* [Activity]:
Would you please return the data below verbatim, without its pictures?

(Page-level text extractions)

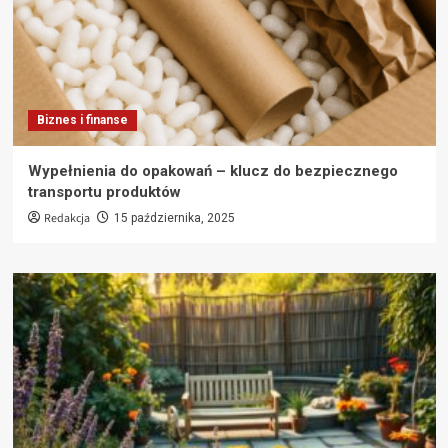
Biznes i finanse
Wypełnienia do opakowań – klucz do bezpiecznego
transportu produktów
Redakcja
15 października, 2025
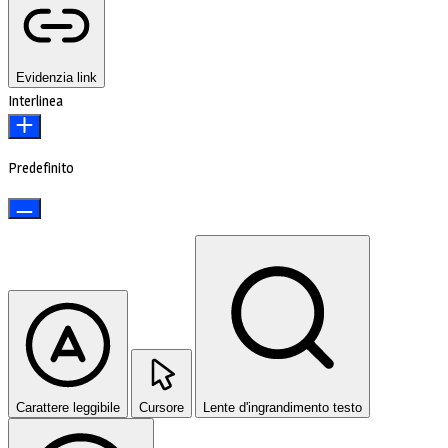
Evidenzia link
Interlinea
Predefinito
Carattere leggibile
Cursore
Lente d'ingrandimento testo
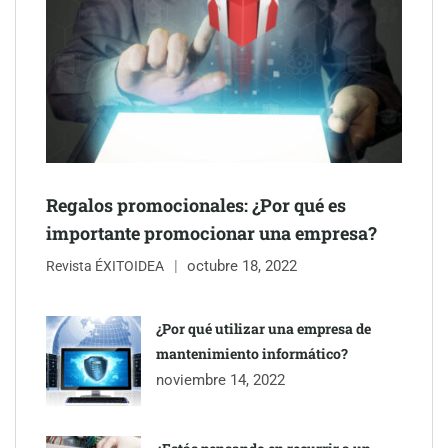
Schaeffler mejora su rentabilidad en el primer semestre de 2026
NOVA: innovación y diseño que transforman espacios de la
mano de Tormo Franquicias
Regalos promocionales: ¿Por qué es
importante promocionar una empresa?
octubre 18, 2022
Revista ÉXITOIDEA
¿Por qué utilizar una empresa de
mantenimiento informático?
noviembre 14, 2022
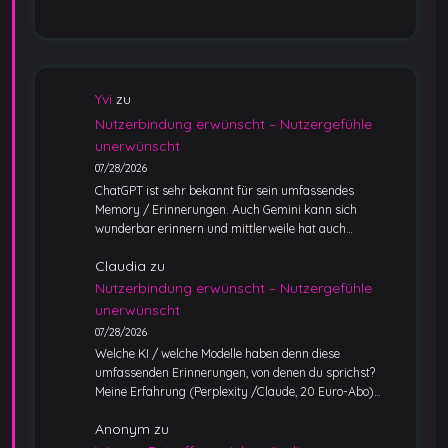
Yvi
zu
Nutzerbindung erwünscht – Nutzergefühle
unerwünscht
07/28/2026
ChatGPT ist sehr bekannt für sein umfassendes
Memory / Erinnerungen. Auch Gemini kann sich
wunderbar erinnern und mittlerweile hat auch…
Claudia
zu
Nutzerbindung erwünscht – Nutzergefühle
unerwünscht
07/28/2026
Welche KI / welche Modelle haben denn diese
umfassenden Erinnerungen, von denen du sprichst?
Meine Erfahrung (Perplexity /Claude, 20 Euro-Abo)…
Anonym
zu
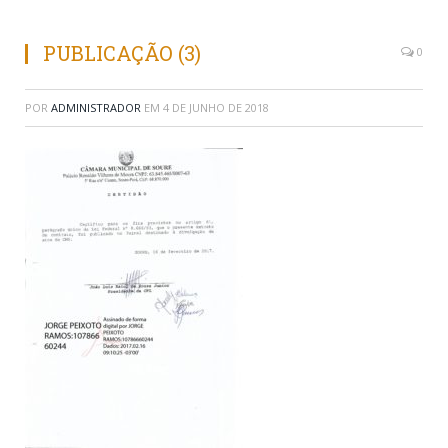
PUBLICAÇÃO (3)
0
POR
ADMINISTRADOR
EM
4 DE JUNHO DE 2018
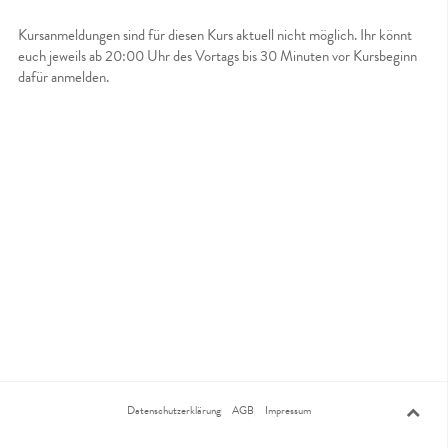
Kursanmeldungen sind für diesen Kurs aktuell nicht möglich. Ihr könnt
euch jeweils ab 20:00 Uhr des Vortags bis 30 Minuten vor Kursbeginn
dafür anmelden.
Datenschutzerklärung
AGB
Impressum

* [Answer]:
Biznes i finanse
Wypełnienia do opakowań – klucz do bezpiecznego
transportu produktów
Redakcja
15 października, 2025
Evidenzia link
Interlinea
Predefinito
Carattere leggibile
Cursore
Lente d'ingrandimento testo
Schaeffler mejora su rentabilidad en el primer semestre de 2026
NOVA: innovación y diseño que transforman espacios de la
mano de Tormo Franquicias
Regalos promocionales: ¿Por qué es
importante promocionar una empresa?
octubre 18, 2022
Revista ÉXITOIDEA
¿Por qué utilizar una empresa de
mantenimiento informático?
noviembre 14, 2022
Yvi
zu
Nutzerbindung erwünscht – Nutzergefühle
unerwünscht
07/28/2026
ChatGPT ist sehr bekannt für sein umfassendes
Memory / Erinnerungen. Auch Gemini kann sich
wunderbar erinnern und mittlerweile hat auch…
Claudia
zu
Nutzerbindung erwünscht – Nutzergefühle
unerwünscht
07/28/2026
Welche KI / welche Modelle haben denn diese
umfassenden Erinnerungen, von denen du sprichst?
Meine Erfahrung (Perplexity /Claude, 20 Euro-Abo)…
Anonym
zu
PUBLICAÇÃO (3)
0
POR
ADMINISTRADOR
EM
4 DE JUNHO DE 2018
Kursanmeldungen sind für diesen Kurs aktuell nicht möglich. Ihr könnt
euch jeweils ab 20:00 Uhr des Vortags bis 30 Minuten vor Kursbeginn
dafür anmelden.
Datenschutzerklärung
AGB
Impressum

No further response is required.